■ What you are asked to do
Exactly the lines from the one containing "that support military" through the end of the listing should be written out, both ends included, and nothing more.

■ The data
::::

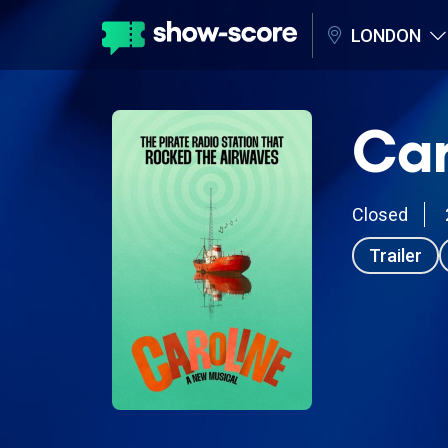
LONDON
Car
Closed
Trailer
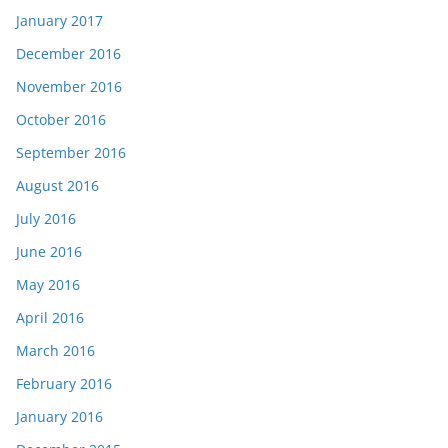
January 2017
December 2016
November 2016
October 2016
September 2016
August 2016
July 2016
June 2016
May 2016
April 2016
March 2016
February 2016
January 2016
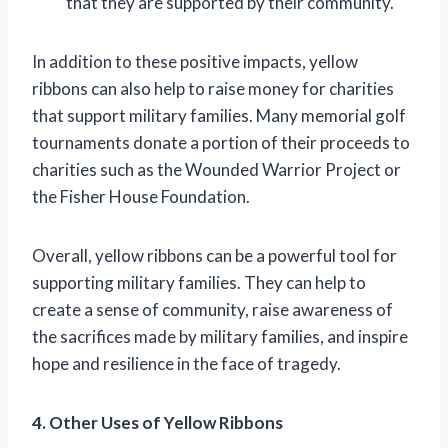
that they are supported by their community.
In addition to these positive impacts, yellow
ribbons can also help to raise money for charities
that support military families. Many memorial golf
tournaments donate a portion of their proceeds to
charities such as the Wounded Warrior Project or
the Fisher House Foundation.
Overall, yellow ribbons can be a powerful tool for
supporting military families. They can help to
create a sense of community, raise awareness of
the sacrifices made by military families, and inspire
hope and resilience in the face of tragedy.
4. Other Uses of Yellow Ribbons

::::

■ Worked solution
that support military families. Many memorial golf
tournaments donate a portion of their proceeds to
charities such as the Wounded Warrior Project or
the Fisher House Foundation.
Overall, yellow ribbons can be a powerful tool for
supporting military families. They can help to
create a sense of community, raise awareness of
the sacrifices made by military families, and inspire
hope and resilience in the face of tragedy.
4. Other Uses of Yellow Ribbons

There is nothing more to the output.